(Extracted page text data)
------------------------------

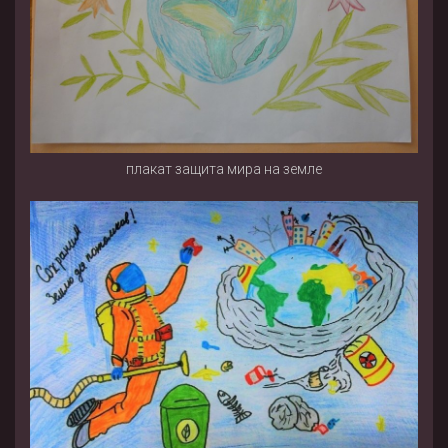
плакат защита мира на земле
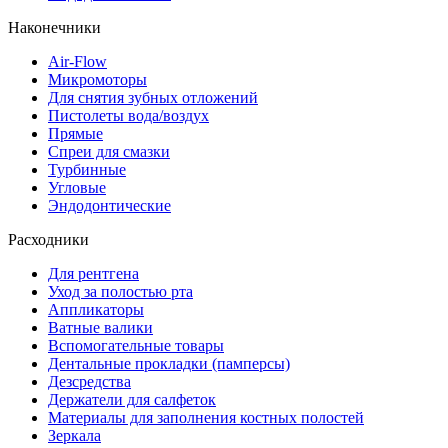
Наконечники
Air-Flow
Микромоторы
Для снятия зубных отложений
Пистолеты вода/воздух
Прямые
Спреи для смазки
Турбинные
Угловые
Эндодонтические
Расходники
Для рентгена
Уход за полостью рта
Аппликаторы
Ватные валики
Вспомогательные товары
Дентальные прокладки (памперсы)
Дезсредства
Держатели для салфеток
Материалы для заполнения костных полостей
Зеркала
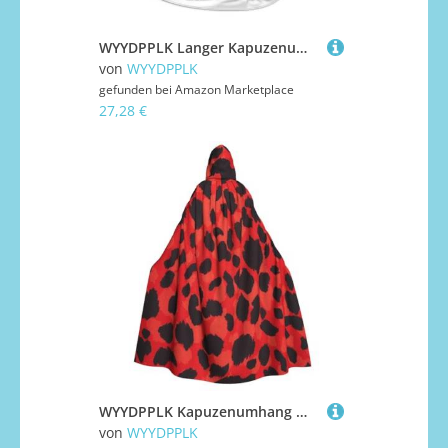
WYYDPPLK Langer Kapuzenumhang für Teenager, karierte Flaggen, Rennflagge, Druck, Cosplay, Rollenparty, Halloween-Kostüme
von
WYYDPPLK
gefunden bei
Amazon Marketplace
27,28 €
WYYDPPLK Kapuzenumhang mit lustigem rotem Leopardenmuster für Erwachsene, Unisex, Halloween, Weihnachten und Ostern, Cosplay-Umhang
von
WYYDPPLK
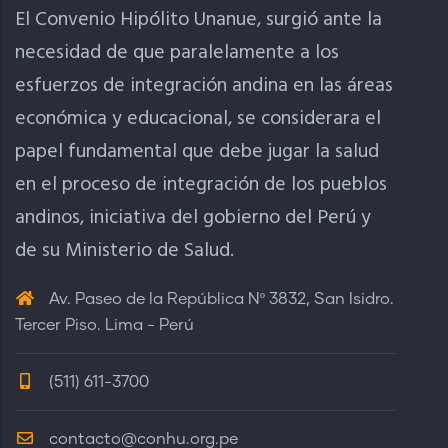
El Convenio Hipólito Unanue, surgió ante la
necesidad de que paralelamente a los
esfuerzos de integración andina en las áreas
económica y educacional, se considerara el
papel fundamental que debe jugar la salud
en el proceso de integración de los pueblos
andinos, iniciativa del gobierno del Perú y
de su Ministerio de Salud.
Av. Paseo de la República Nº 3832, San Isidro.
Tercer Piso. Lima - Perú
(511) 611-3700
contacto@conhu.org.pe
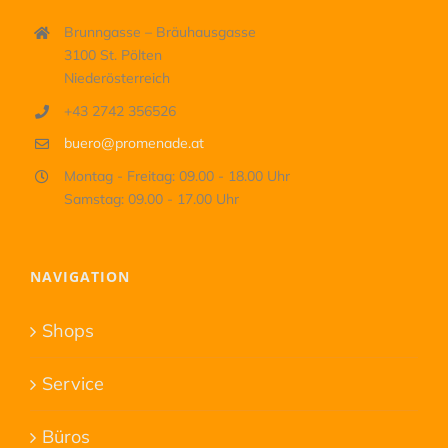
Brunngasse – Bräuhausgasse
3100 St. Pölten
Niederösterreich
+43 2742 356526
buero@promenade.at
Montag - Freitag: 09.00 - 18.00 Uhr
Samstag: 09.00 - 17.00 Uhr
NAVIGATION
Shops
Service
Büros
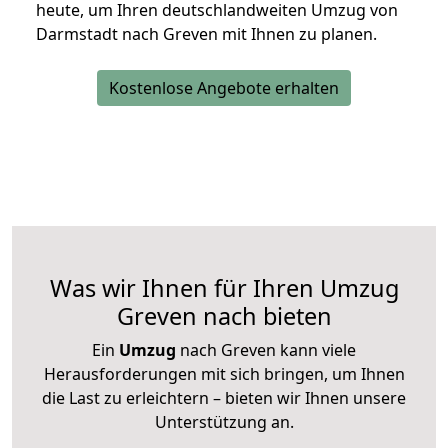
heute, um Ihren deutschlandweiten Umzug von
Darmstadt nach Greven mit Ihnen zu planen.
Kostenlose Angebote erhalten
Was wir Ihnen für Ihren Umzug
Greven nach bieten
Ein
Umzug
nach Greven kann viele
Herausforderungen mit sich bringen, um Ihnen
die Last zu erleichtern – bieten wir Ihnen unsere
Unterstützung an.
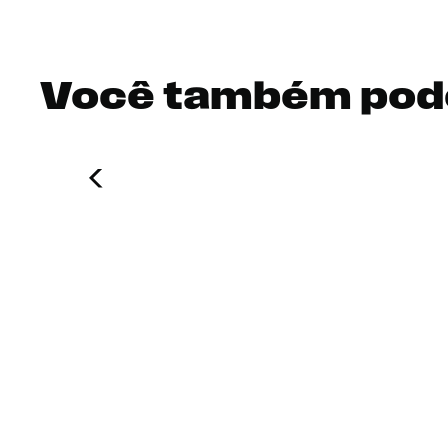
Você também pod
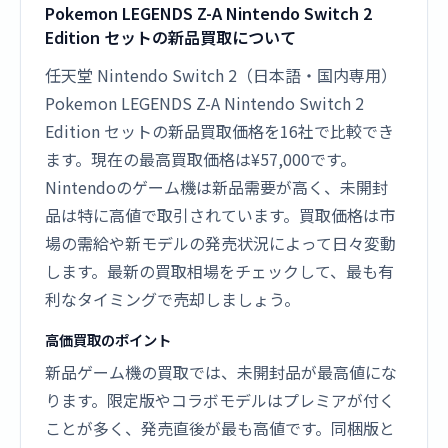
Pokemon LEGENDS Z-A Nintendo Switch 2
Edition セットの新品買取について
任天堂 Nintendo Switch 2（日本語・国内専用）
Pokemon LEGENDS Z-A Nintendo Switch 2
Edition セットの新品買取価格を16社で比較でき
ます。現在の最高買取価格は¥57,000です。
Nintendoのゲーム機は新品需要が高く、未開封
品は特に高値で取引されています。買取価格は市
場の需給や新モデルの発売状況によって日々変動
します。最新の買取相場をチェックして、最も有
利なタイミングで売却しましょう。
高価買取のポイント
新品ゲーム機の買取では、未開封品が最高値にな
ります。限定版やコラボモデルはプレミアが付く
ことが多く、発売直後が最も高値です。同梱版と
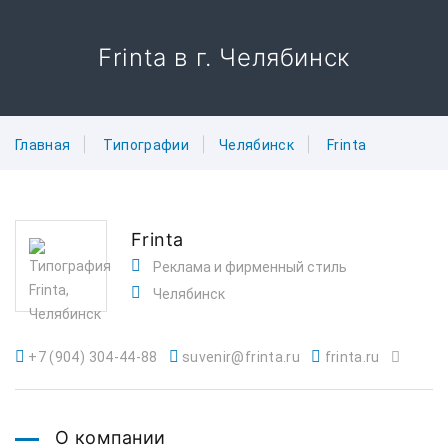
Frinta в г. Челябинск
Главная
Типографии
Челябинск
Frinta
Frinta
Реклама и фирменный стиль
Челябинск
+7 (904) 304-44-88
suvenir@frinta.ru
frinta.ru
О компании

------------------------------

Assignment =>
Working from the data above, repeat exactly, and only, the lines that begin at the line containing "Микромоторы" and stop after the line containing "El Convenio Hipólito Unanue, surgió ante la"; pictures are not copied.

Solution for this exercise =>
Микромоторы
Для снятия зубных отложений
Пистолеты вода/воздух
Прямые
Спреи для смазки
Турбинные
Угловые
Эндодонтические
Расходники
Для рентгена
Уход за полостью рта
Аппликаторы
Ватные валики
Вспомогательные товары
Дентальные прокладки (памперсы)
Дезсредства
Держатели для салфеток
Материалы для заполнения костных полостей
Зеркала
WYYDPPLK Langer Kapuzenumhang für Teenager, karierte Flaggen, Rennflagge, Druck, Cosplay, Rollenparty, Halloween-Kostüme
von
WYYDPPLK
gefunden bei
Amazon Marketplace
27,28 €
WYYDPPLK Kapuzenumhang mit lustigem rotem Leopardenmuster für Erwachsene, Unisex, Halloween, Weihnachten und Ostern, Cosplay-Umhang
von
WYYDPPLK
El Convenio Hipólito Unanue, surgió ante la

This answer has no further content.